Ⅰ 放射性同位元素等の使用、販売および廃棄事業所の状況

1. 使用事業所
 許可または届出による使用事業所数は第1表に示すとおり、昭和43年3月31日現在で、許可1,160、届出380、合計1,540に達し、前年に比して、許可では121件の増加、届出では6件の減少となっている。

 届出事業所数は、新規届出が44件、廃止が32件、届出事業所から許可事業所の区分へ移ったものが18件あって、結局6事業所の減少となった。

 機関別の事業所数は第2表および第1図に示すとおり、医療機関531、教育機関145、研究機関304、民間企業526、その他34であって、その構成比(%)は医療機関34.5、教育機関9.4、研究機関19.7、民間企業34.2、その他2.2である。

 機関別の事業所数の伸びは民間企業が特に顕著で、次いで医療機関で、両者ともその利用は応用・実用の分野であって、研究機関および教育機関の成果が、この方面に現われてきたと見ることができよう。

(注)使用事業所の機関別分類
医療機関:医療法に基づく病院および診療所(国立、公立、私立の病院および診療所ならびに大学の付属病院)
教育機関:学校教育法に基く学校(国立、公立、私立の学校であって、大学の付属病院、自衛隊の学校等は含まれていない)
研究機関:国立、公立、私立の研究所および試験所ならびに教育機関または民間会社の付置研究所、試験所、研究施設。
民間企業:民間の工場および事業所。
その他:前記のいずれにも属さないもの。

2.販売所および廃棄事業所
 昭和43年3月31日現在における、許可を受けている販売事業所数は45、廃棄事業所数は5である。

 販売所を地域別にみると、東京33、京都府、兵庫県各3、大阪府2、茨城県、群馬県、神奈川県、愛知県各1となっている。

第1表 使用事業所数の推移


第2表 都道府県別機関別使用事業所数


第1図 使用事業所の推移

第3表 販売所数、廃棄事業所数の推移
Ⅱ 今後の利用の見通し

 放射性同位元素等の利用は、今後もさらに増大していくと予想されるが、今後の利用の拡大は、放射線事業所の数でのいちぢるしい増加という形よりも、むしろ同一事業所内における核種および数量の増加という形をとる傾向となるものと考えられ、この傾向はすでに現われてきている。

 今後の事業所数を推計すると、5年後の昭和47年には、2,000程度となることが予測され、事業所数の延びは次第に鈍化するであろう。

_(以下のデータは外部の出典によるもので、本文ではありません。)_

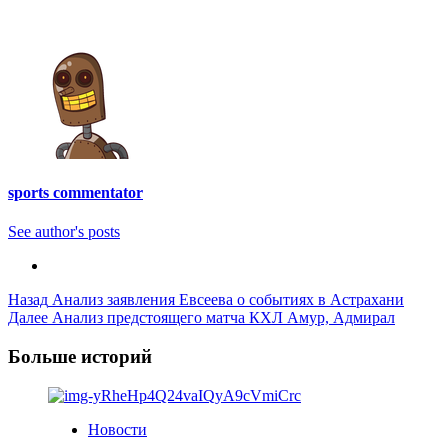
sports commentator
See author's posts
Post
Назад
Анализ заявления Евсеева о событиях в Астрахани
Далее
Анализ предстоящего матча КХЛ Амур, Адмирал
Navigation
Больше историй
Новости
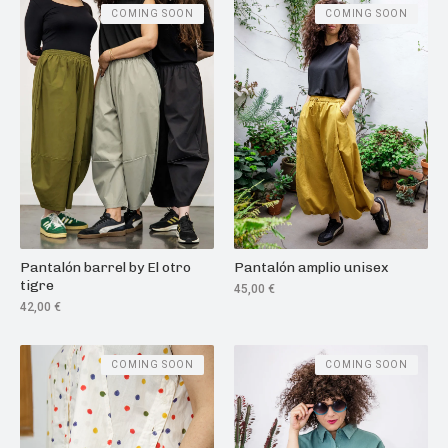
COMING SOON
COMING SOON
Pantalón barrel by El otro
Pantalón amplio unisex
tigre
45,00
€
42,00
€
COMING SOON
COMING SOON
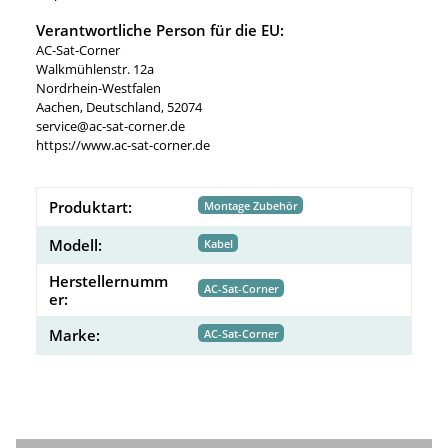
Verantwortliche Person für die EU:
AC-Sat-Corner
Walkmühlenstr. 12a
Nordrhein-Westfalen
Aachen, Deutschland, 52074
service@ac-sat-corner.de
https://www.ac-sat-corner.de
Produktart:
Montage Zubehör
Modell:
Kabel
Herstellernumm
AC-Sat-Corner
er:
Marke:
AC-Sat-Corner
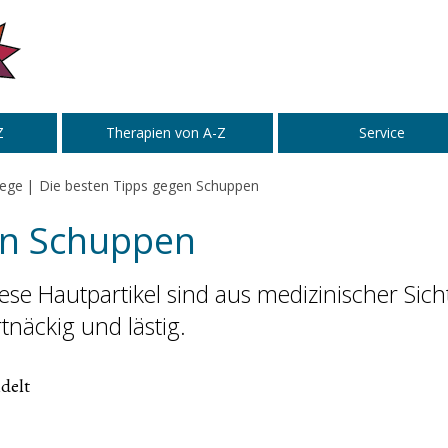
Z
Therapien von A-Z
Service
lege
Die besten Tipps gegen Schuppen
en Schuppen
se Hautpartikel sind aus medizinischer Sicht
rtnäckig und lästig.
delt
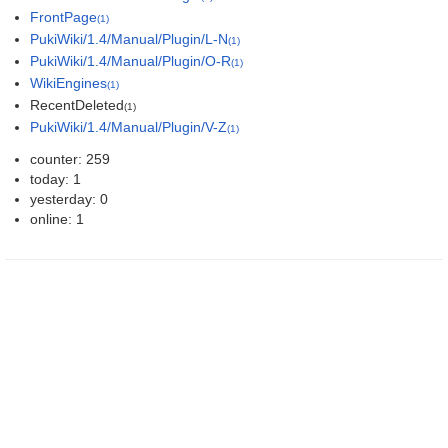
FrontPage
(1)
PukiWiki/1.4/Manual/Plugin/L-N
(1)
PukiWiki/1.4/Manual/Plugin/O-R
(1)
WikiEngines
(1)
RecentDeleted
(1)
PukiWiki/1.4/Manual/Plugin/V-Z
(1)
counter: 259
today: 1
yesterday: 0
online: 1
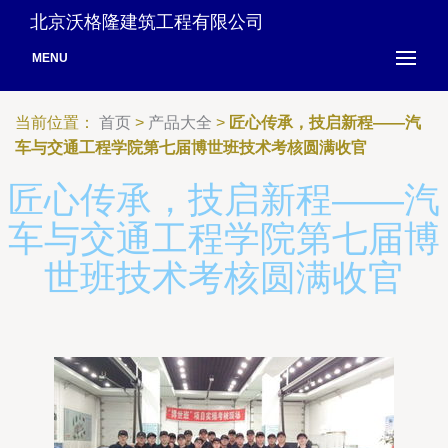
北京沃格隆建筑工程有限公司
MENU
当前位置：
首页
>
产品大全
>
匠心传承，技启新程——汽
车与交通工程学院第七届博世班技术考核圆满收官
匠心传承，技启新程——汽
车与交通工程学院第七届博
世班技术考核圆满收官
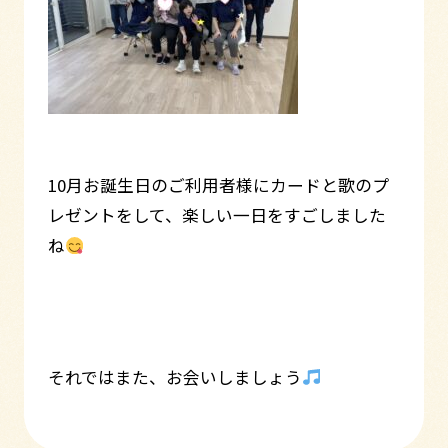
10月お誕生日のご利用者様にカードと歌のプ
レゼントをして、楽しい一日をすごしました
ね
それではまた、お会いしましょう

 しかしながら1事業所当りの核種、数量等は増大し利用方法も次第に多角化、複雑化していくものと思われる。

 機関別事業所数では民間企業、医療機関が特に増加すると予想され、民間企業では厚み計、液面計、水分計、医療機関では放射線発生装置の増加が引き続き大きいと予想される。

Ⅲ 放射線取扱主任者

 放射線取扱主任者試験の合格者の累計は逐年増大して来ているが、放射線取扱主任者の有資格者は、ある事業所に偏在する傾向があるため、その数は十分とはいえない。

 医師、歯科医師が診療のために放射性同位元素等を用いるとき、および薬剤師が医薬品、医療器具等の製造所において使用するときは、それぞれ医師、歯科医師および薬剤師を放射線取扱主任者に選任することができるので、医療機関、医薬品製造所等においては、放射線取扱主任者の有資格者の不足という問題は皆無である。

 一方、それ以外の機関では、放射線取扱主任者試験に合格したものでなければ有資格者となり得なく、それらの者は大企業、大研究所に集中している傾向があり、小企業、小研究所等では、放射線利用の希望があっても有資格者がいないため、放射線を利用できないという場合がしばしばみられる。

 しかし、この問題も年とともに改善されて来ている。

 なお放射線取扱者試験合格者数および合格率を年度別にあげると第4表に示すとおりである。
第4表 放射線取扱主任者試験合格率一覧
(1)第1種試験

(2)第2種試験
Ⅳ 立入検査

 放射線障害防止法第43条の規定により科学技術庁に放射線検査官をおき、同法または同法に基づく命令の実施のため使用者の事務所、使用施設、貯蔵施設等に立入検査を実施している。

 昭和42年度末の事業所数は、1,590か所であるのに対して、立入検査を行なった事業所は362か所であって全体の22.8%に対して立入検査を行なったことになる。

 昭和42年度の検査方針は、前年度の検査結果を考慮して、管理面、施設面ともに問題の多い医療機関と教育機関に重点をおくとともに、新規許可および新規届出受理事業所(未検査事業所)および前回の立入検査で指摘を受けた事業所のうち、再検査の必要性の高い事業所を優先して立入検査を実施した。

 その結果は第5表の通りである。

 立入検査事業所数362に対して検査官が指摘した事業所は187で、比率で示せば52%になる。

 機関別では、医療機関は147事業所中69%にあたる102事業所が指摘を受け、以下教育機関は34のうち59%の20が、研究機関は69のうち49%の34が、民間企業は105のうち27%の28が、その他の機関は7のうち28%の2が夫々指摘を受けた。

 検査官が指摘した事項を件数の多い順に並べると、①場所の線量率等の測定 ②被ばく線量の測定 ③許可、届出なしでの使用と所持 ④健康診断⑤記帳義務 ⑥使用施設 ⑦主任者未選任 ⑧貯蔵施設 ⑨予防規定 ⑩使用の基準の順となっている。(第5表)

 次に機関別にみた立入検査結果の概要は次のとおりである。
(1)医療機関
 放射線照射装置および放射線発生装置を使用している事業所での施設面は、概して良好であるが、226Ra、60Co等の小線源の放射線照射器具を使用している事業所での施設面は、近年改善されつつあるも未だ改善を必要とするものが多い。

 医療機関に共通して云えることは管理面、すなわち場所の線量率の測定、被ばく線量の測定、健康診断等が十分でない事業所が多く、また、必要な手続を怠っている事業所が多くみられる。

(2)教育機関
 放射線施設および放射線管理がいずれも不十分なものが多く、場所の線量の測定、被ばく線皐測定、健康診断等が特に不十分である。

(3)研究機関
 研究機関では、民間のものは比較的問題は少なく、大学附置研究所では教育機関と類似した問題が認められる。

(4)民間機関
 放射線施設および放射線管理とも概して良好である。

 特にRI工業計測器を使用している場合には、ほとんど問題は認められない。

 今後とも、立入検査により放射線施設および放射線管理等に好ましくない点が認められた事業所に対しては、問題点を指摘し、強力にその改善をうながす必要がある。